» **Work instruction**: Counting only lines that contain "RacManagementApplication", how many are there in the records below? Give the figure alone.

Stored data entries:
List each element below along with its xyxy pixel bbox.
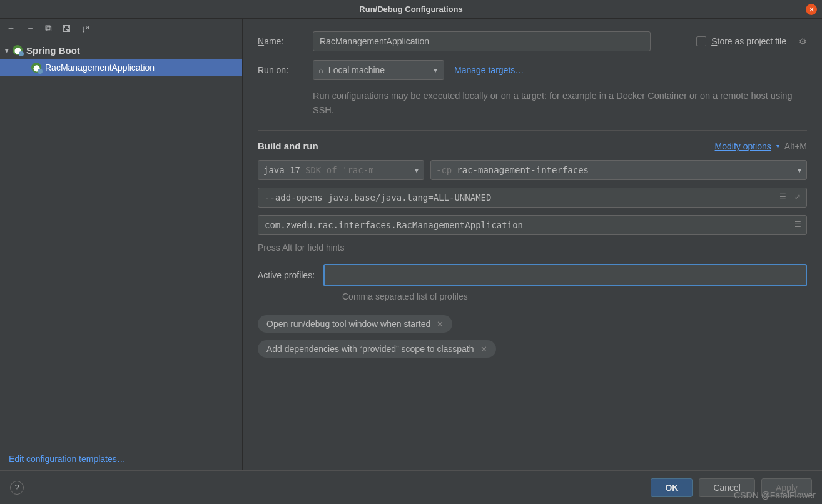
modify-options-link[interactable]: Modify options: [715, 141, 771, 151]
chevron-down-icon: ▼: [415, 167, 419, 174]
tree-item-racmanagement[interactable]: ⬤ RacManagementApplication: [0, 59, 242, 76]
cp-value: rac-management-interfaces: [457, 165, 589, 175]
runon-row: Run on: ⌂ Local machine ▼ Manage targets: [258, 60, 807, 80]
modify-shortcut: Alt+M: [784, 141, 807, 151]
config-tree: ▾ ⬤ Spring Boot ⬤ RacManagementApplicati…: [0, 38, 242, 448]
chip-label: Open run/debug tool window when started: [266, 319, 430, 329]
chip-label: Add dependencies with “provided” scope t…: [266, 344, 474, 354]
store-checkbox[interactable]: Store as project file: [696, 36, 786, 46]
checkbox-box: [696, 36, 706, 46]
profiles-label: Active profiles:: [258, 270, 315, 280]
name-input[interactable]: [313, 31, 651, 51]
name-label: Name:: [258, 36, 303, 46]
home-icon: ⌂: [318, 66, 323, 75]
close-icon[interactable]: ✕: [480, 345, 487, 354]
build-run-title: Build and run: [258, 141, 318, 151]
jdk-dropdown[interactable]: java 17 SDK of 'rac-m ▼: [258, 160, 424, 180]
runon-label: Run on:: [258, 65, 303, 75]
jdk-value: java 17: [263, 165, 300, 175]
sidebar-bottom: Edit configuration templates: [0, 448, 242, 470]
sort-icon[interactable]: ↓ª: [81, 23, 89, 34]
runon-dropdown[interactable]: ⌂ Local machine ▼: [313, 60, 444, 80]
chevron-down-icon: ▼: [432, 67, 439, 74]
chevron-down-icon: ▾: [776, 143, 779, 149]
jdk-hint: SDK of 'rac-m: [305, 165, 374, 175]
profiles-row: Active profiles:: [258, 264, 807, 286]
gear-icon[interactable]: ⚙: [799, 36, 807, 46]
edit-templates-link[interactable]: Edit configuration templates: [9, 454, 126, 464]
main-area: ＋ － ⧉ 🖫 ↓ª ▾ ⬤ Spring Boot ⬤ RacManageme…: [0, 19, 822, 470]
titlebar: Run/Debug Configurations ✕: [0, 0, 822, 19]
classpath-dropdown[interactable]: -cp rac-management-interfaces ▼: [430, 160, 807, 180]
jdk-cp-row: java 17 SDK of 'rac-m ▼ -cp rac-manageme…: [258, 160, 807, 180]
apply-button[interactable]: Apply: [761, 478, 812, 497]
tree-child-label: RacManagementApplication: [45, 63, 155, 73]
history-icon[interactable]: ☰: [792, 219, 803, 230]
name-row: Name: Store as project file ⚙: [258, 31, 807, 51]
cp-prefix: -cp: [436, 165, 452, 175]
bottom-bar: ? OK Cancel Apply: [0, 470, 822, 504]
close-icon[interactable]: ✕: [806, 4, 817, 15]
ok-button[interactable]: OK: [651, 478, 693, 497]
sidebar: ＋ － ⧉ 🖫 ↓ª ▾ ⬤ Spring Boot ⬤ RacManageme…: [0, 19, 243, 470]
profiles-input[interactable]: [323, 264, 807, 286]
chip-open-tool-window: Open run/debug tool window when started …: [258, 315, 452, 333]
vm-options-input[interactable]: [258, 188, 807, 208]
content-panel: Name: Store as project file ⚙ Run on: ⌂ …: [243, 19, 822, 470]
spring-boot-icon: ⬤: [31, 63, 41, 73]
manage-targets-link[interactable]: Manage targets: [454, 65, 524, 75]
cancel-button[interactable]: Cancel: [699, 478, 755, 497]
runon-hint: Run configurations may be executed local…: [313, 89, 807, 118]
save-icon[interactable]: 🖫: [62, 23, 71, 34]
tree-root-label: Spring Boot: [26, 45, 80, 56]
add-icon[interactable]: ＋: [6, 23, 16, 34]
window-title: Run/Debug Configurations: [359, 4, 462, 14]
close-icon[interactable]: ✕: [437, 320, 444, 329]
chevron-down-icon: ▾: [5, 46, 9, 54]
sidebar-toolbar: ＋ － ⧉ 🖫 ↓ª: [0, 19, 242, 38]
copy-icon[interactable]: ⧉: [45, 23, 52, 34]
separator: [258, 130, 807, 131]
runon-value: Local machine: [328, 65, 385, 75]
chip-provided-scope: Add dependencies with “provided” scope t…: [258, 340, 496, 358]
remove-icon[interactable]: －: [26, 23, 35, 34]
vm-options-wrap: ☰ ⤢: [258, 188, 807, 208]
press-alt-hint: Press Alt for field hints: [258, 243, 807, 253]
tree-root-spring-boot[interactable]: ▾ ⬤ Spring Boot: [0, 41, 242, 59]
build-run-header: Build and run Modify options ▾ Alt+M: [258, 141, 807, 151]
profiles-hint: Comma separated list of profiles: [342, 291, 807, 301]
expand-icon[interactable]: ⤢: [792, 191, 803, 203]
chevron-down-icon: ▼: [798, 167, 801, 174]
history-icon[interactable]: ☰: [777, 191, 788, 203]
help-icon[interactable]: ?: [10, 481, 24, 495]
spring-boot-icon: ⬤: [13, 45, 23, 55]
store-label: Store as project file: [711, 36, 786, 46]
main-class-wrap: ☰: [258, 215, 807, 235]
main-class-input[interactable]: [258, 215, 807, 235]
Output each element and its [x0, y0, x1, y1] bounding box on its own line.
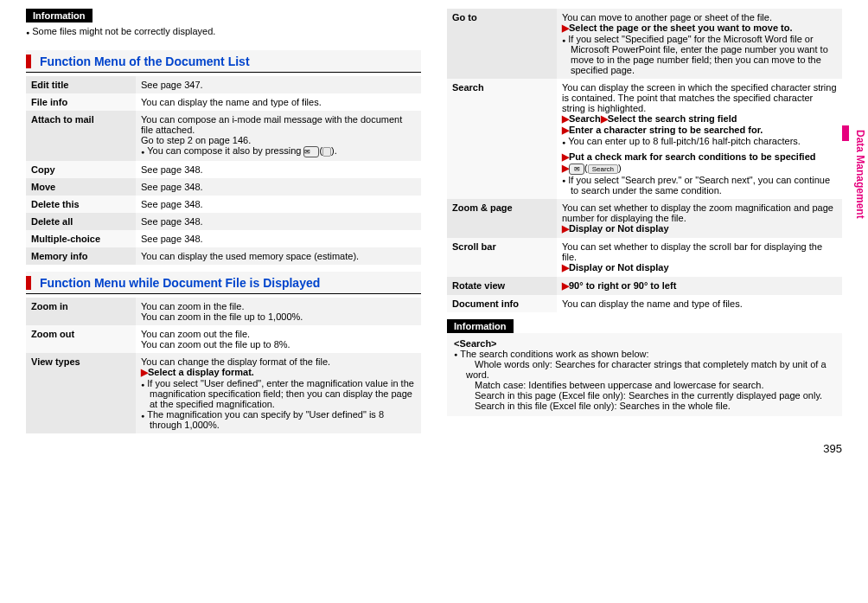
side-tab-data-management: Data Management [854, 130, 866, 219]
row-name: View types [26, 353, 136, 433]
search-info-heading: <Search> [454, 338, 497, 349]
row-name: Move [26, 178, 136, 196]
row-desc: ▶90° to right or 90° to left [557, 277, 842, 295]
table-row: Edit title See page 347. [26, 76, 421, 93]
row-desc: See page 348. [136, 213, 421, 230]
table-row: Copy See page 348. [26, 161, 421, 178]
doc-displayed-menu-table-right: Go to You can move to another page or sh… [447, 9, 842, 312]
triangle-icon: ▶ [562, 280, 569, 291]
triangle-icon: ▶ [601, 113, 608, 124]
row-name: Memory info [26, 247, 136, 265]
row-desc: You can move to another page or sheet of… [557, 9, 842, 79]
row-desc: You can display the name and type of fil… [557, 295, 842, 312]
search-cond-item: Match case: Identifies between uppercase… [466, 380, 763, 390]
table-row: Attach to mail You can compose an i-mode… [26, 111, 421, 161]
table-row: View types You can change the display fo… [26, 353, 421, 433]
row-name: File info [26, 93, 136, 111]
triangle-icon: ▶ [562, 223, 569, 234]
page-number: 395 [26, 442, 842, 455]
row-name: Zoom out [26, 325, 136, 353]
doc-list-menu-table: Edit title See page 347. File info You c… [26, 76, 421, 265]
table-row: Document info You can display the name a… [447, 295, 842, 312]
table-row: Zoom in You can zoom in the file. You ca… [26, 298, 421, 325]
info-text-1: Some files might not be correctly displa… [26, 26, 421, 36]
table-row: Zoom out You can zoom out the file. You … [26, 325, 421, 353]
search-cond-item: Search in this page (Excel file only): S… [466, 390, 822, 401]
search-cond-item: Search in this file (Excel file only): S… [466, 401, 731, 411]
table-row: Move See page 348. [26, 178, 421, 196]
row-desc: You can display the name and type of fil… [136, 93, 421, 111]
row-name: Rotate view [447, 277, 557, 295]
row-name: Delete this [26, 196, 136, 213]
triangle-icon: ▶ [562, 22, 569, 33]
table-row: Scroll bar You can set whether to displa… [447, 238, 842, 277]
row-name: Multiple-choice [26, 230, 136, 247]
row-desc: You can display the used memory space (e… [136, 247, 421, 265]
row-name: Zoom & page [447, 199, 557, 238]
row-name: Document info [447, 295, 557, 312]
row-desc: See page 348. [136, 196, 421, 213]
search-icon-label: Search [588, 164, 618, 174]
row-desc: See page 347. [136, 76, 421, 93]
function-menu-doc-list-header: Function Menu of the Document List [26, 50, 421, 73]
row-name: Copy [26, 161, 136, 178]
table-row: Delete this See page 348. [26, 196, 421, 213]
triangle-icon: ▶ [562, 125, 569, 135]
row-name: Delete all [26, 213, 136, 230]
row-desc: See page 348. [136, 161, 421, 178]
information-label: Information [26, 9, 93, 22]
table-row: Go to You can move to another page or sh… [447, 9, 842, 79]
table-row: Multiple-choice See page 348. [26, 230, 421, 247]
row-desc: You can change the display format of the… [136, 353, 421, 433]
triangle-icon: ▶ [562, 151, 569, 162]
row-name: Edit title [26, 76, 136, 93]
mail-icon: ✉ [569, 164, 584, 175]
table-row: Zoom & page You can set whether to displ… [447, 199, 842, 238]
row-desc: See page 348. [136, 230, 421, 247]
row-desc: You can set whether to display the zoom … [557, 199, 842, 238]
row-name: Search [447, 79, 557, 199]
table-row: Search You can display the screen in whi… [447, 79, 842, 199]
row-desc: See page 348. [136, 178, 421, 196]
triangle-icon: ▶ [141, 367, 148, 377]
side-bar-marker [842, 125, 849, 141]
row-desc: You can display the screen in which the … [557, 79, 842, 199]
row-desc: You can set whether to display the scrol… [557, 238, 842, 277]
doc-displayed-menu-table-left: Zoom in You can zoom in the file. You ca… [26, 298, 421, 433]
mail-icon: ✉ [303, 146, 319, 157]
row-desc: You can zoom out the file. You can zoom … [136, 325, 421, 353]
triangle-icon: ▶ [562, 113, 569, 124]
table-row: File info You can display the name and t… [26, 93, 421, 111]
row-name: Attach to mail [26, 111, 136, 161]
triangle-icon: ▶ [562, 163, 569, 173]
search-cond-intro: The search conditions work as shown belo… [454, 349, 835, 359]
blank-icon-label [322, 147, 331, 157]
information-label-2: Information [447, 319, 514, 333]
row-desc: You can zoom in the file. You can zoom i… [136, 298, 421, 325]
row-desc: You can compose an i-mode mail message w… [136, 111, 421, 161]
function-menu-doc-displayed-header: Function Menu while Document File is Dis… [26, 272, 421, 294]
row-name: Zoom in [26, 298, 136, 325]
row-name: Scroll bar [447, 238, 557, 277]
table-row: Memory info You can display the used mem… [26, 247, 421, 265]
row-name: Go to [447, 9, 557, 79]
triangle-icon: ▶ [562, 262, 569, 273]
search-cond-item: Whole words only: Searches for character… [466, 359, 827, 380]
table-row: Delete all See page 348. [26, 213, 421, 230]
table-row: Rotate view ▶90° to right or 90° to left [447, 277, 842, 295]
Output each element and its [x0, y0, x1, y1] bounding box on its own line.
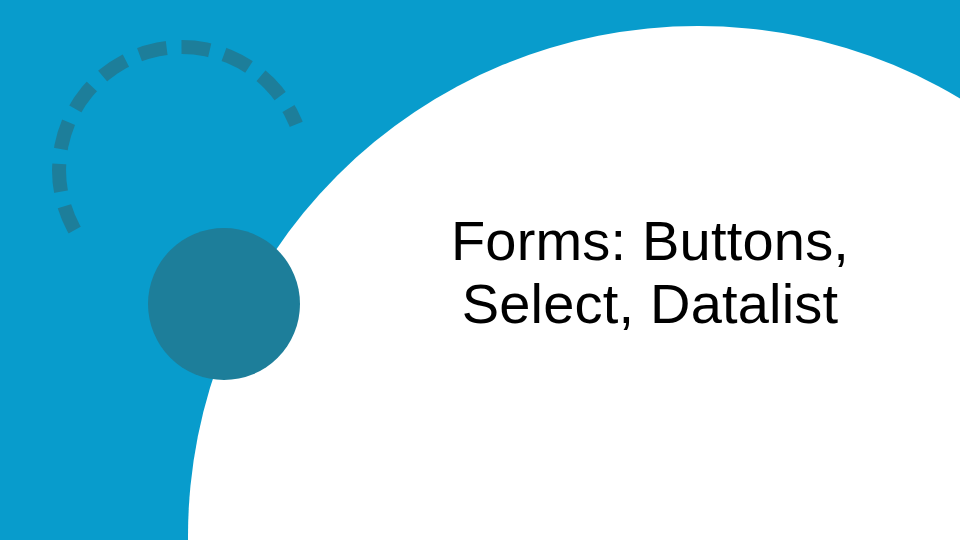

» **Your solution**: 2